第一百三十一回看編號揪出小細節,訪原告奔波一整夜
三月底的時候,寬大的梧桐樹葉再次亭亭如蓋,遮蔽烈日。
天氣不冷不熱,一年最好的時光,陸善柔就在樹下看十四年前父親未破懸案卷宗,有時候興致來了,就提筆寫一個章回。
經過一個多月的休養,陸善柔雙腿傷口愈合,青黑之色都消失了,只是不能久站或者走很長的路。
錦衣衛還在緊鑼密鼓的查算盤刺客,為了安全,陸善柔在這個月閉門不出,魏崔城一個月婚假滿了,也一直在家里待著,李捕頭也還在這里看門護院。
除此之外,乾魚胡同一帶的捕房、中城兵馬司、還有順天府衙門提刑所里茍史韻派來的捕頭和快手,以及牟斌派來的錦衣衛,這四路朝廷官兵日日夜夜,你來我往,草木皆兵,不知道在乾魚胡同巡邏多少遍,也就是麻雀能夠闖進來。
就連寒江獨釣和溫嬤嬤也臨時搬到了乾魚胡同住著,絲毫沒有放松警惕。
有了太子陶朱當靠山,寒江獨釣如愿以償去了刑部當觀政,他本就是刑名師爺出身的,對律法熟得很,到了刑部,就像老鼠掉進了油缸里,混得很滋潤。
按照他對仕途的規劃,在刑部當兩年觀政后,再外放出去當官。
寒江獨釣今日早早的下了衙門,回到乾魚胡同,看到梧桐樹下空空如也,有點不適應,看到書房窗下熟悉的人影,就走了過去,“今天怎么不出來曬太陽了大夫說曬一曬對身體好。”

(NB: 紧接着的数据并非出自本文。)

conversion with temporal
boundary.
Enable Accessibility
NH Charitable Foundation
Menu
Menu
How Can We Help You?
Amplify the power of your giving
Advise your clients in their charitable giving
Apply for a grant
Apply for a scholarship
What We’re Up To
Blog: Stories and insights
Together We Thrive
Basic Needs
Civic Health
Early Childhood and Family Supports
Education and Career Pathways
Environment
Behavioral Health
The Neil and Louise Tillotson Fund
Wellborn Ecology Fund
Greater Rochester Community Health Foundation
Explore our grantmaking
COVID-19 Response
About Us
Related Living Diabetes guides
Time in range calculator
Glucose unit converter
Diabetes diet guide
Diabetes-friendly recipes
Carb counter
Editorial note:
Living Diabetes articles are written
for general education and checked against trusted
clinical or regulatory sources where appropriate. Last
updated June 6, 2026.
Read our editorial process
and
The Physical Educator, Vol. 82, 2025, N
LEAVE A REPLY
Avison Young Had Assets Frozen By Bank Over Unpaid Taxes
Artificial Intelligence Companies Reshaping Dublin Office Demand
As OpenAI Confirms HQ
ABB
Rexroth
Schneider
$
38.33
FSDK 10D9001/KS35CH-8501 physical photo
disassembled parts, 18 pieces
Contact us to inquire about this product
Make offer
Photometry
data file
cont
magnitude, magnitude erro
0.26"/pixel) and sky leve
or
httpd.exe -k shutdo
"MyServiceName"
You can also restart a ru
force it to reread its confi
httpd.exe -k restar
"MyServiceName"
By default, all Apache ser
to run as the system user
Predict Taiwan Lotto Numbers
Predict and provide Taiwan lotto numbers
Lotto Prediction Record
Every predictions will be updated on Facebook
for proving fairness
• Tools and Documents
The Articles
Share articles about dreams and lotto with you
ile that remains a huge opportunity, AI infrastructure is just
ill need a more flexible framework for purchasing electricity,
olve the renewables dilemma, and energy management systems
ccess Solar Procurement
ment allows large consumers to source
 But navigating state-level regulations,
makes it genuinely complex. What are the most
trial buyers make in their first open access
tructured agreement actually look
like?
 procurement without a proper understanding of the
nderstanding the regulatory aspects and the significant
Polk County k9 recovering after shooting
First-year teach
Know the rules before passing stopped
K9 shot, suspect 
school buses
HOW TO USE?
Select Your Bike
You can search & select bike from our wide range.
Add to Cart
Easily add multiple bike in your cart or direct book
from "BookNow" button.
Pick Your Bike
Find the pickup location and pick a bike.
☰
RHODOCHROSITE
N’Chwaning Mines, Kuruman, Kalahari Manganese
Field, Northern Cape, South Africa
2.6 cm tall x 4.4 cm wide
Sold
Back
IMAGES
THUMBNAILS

陸善柔從一堆卷宗里抬起頭來,“鳳里吹來好多柳絮,吸到鼻子里就打噴嚏,一上午打十幾個噴嚏,腦仁都震麻了。”
陸善柔從小就跟柳絮不對付,嬰幼兒時期碰到柳絮皮膚就會紅腫,長大之后好些了,但是吸入柳絮必定會打噴嚏,嚴重的時候咽喉還會腫痛。
陸家后花園沒有一根柳樹,但是別人家有啊滿城風絮時,柳絮飄到了陸宅,是陸善柔最難受的日子。
魏崔城搬著一堆木料到了梧桐樹下,“我這這里搭一個涼棚,四周垂下紗帳,就不怕柳絮了。”
新婚夫妻,婦唱夫隨,正是蜜里調油的時候。
寒江獨釣有眼色,不好打擾夫妻恩愛,正要告辭,卻被陸善柔叫進書房了,“韓先生留步。”
寒江獨釣去了書房,陸善柔指著書案旁邊的幾個書箱,“我這個月養病的時候,把父親未破的舊案全部細讀了幾遍,你以前是父親的刑名師爺,每個案子,你都編了號,寫在左下角。”
“沒錯。”寒江獨釣說道“按照年月日以及當天收到的第幾張狀紙來編號,不過,對于最后一個數字,我有自己的方式編號。”
“順天府提刑所的案子,無非分兩種,第一是與人或者人命有關,另一種是錢財事物的糾紛。第一種用陽數,一七九。第二種用陰數,二四六八十。”
“提刑所事務繁多,這樣編號,一看最后一個數字,陸青天大概就知道是什么案件,節省時間這個細節,你應該也知道的,怎么又問起來”
陸善柔說道“我當然知道,但是這個案子的編號不是這個規律。是不是你當時編號的時候寫混了。”
陸善柔拿出一份抄錄的卷宗,“你自己看,明明是財產糾紛,末尾的數字卻是陽數。陽數應該是人或者人命的案子。”
寒江獨釣看著卷宗,上面寫著“順天府鼓樓西街馬廠胡同李淵,年十四,狀告為親兄忤逆父親遺囑,霸占家產事
兄長嫡出,我是庶出。父親病危之前,已經家產分割,祖產和族產,以及主屋祭田都歸兄長繼承。其余產業,一分二,由我和兄長繼承,一人一半。
如今,父親尸骨未寒,兄長包藏禍心,強占所有家產,獨霸遺產,將我和生母逐出家門。
伶仃母子,孤苦無依,情慘昏天,控冤上告。”
卷宗左下角的編號是辛亥年十二月二十六日第九。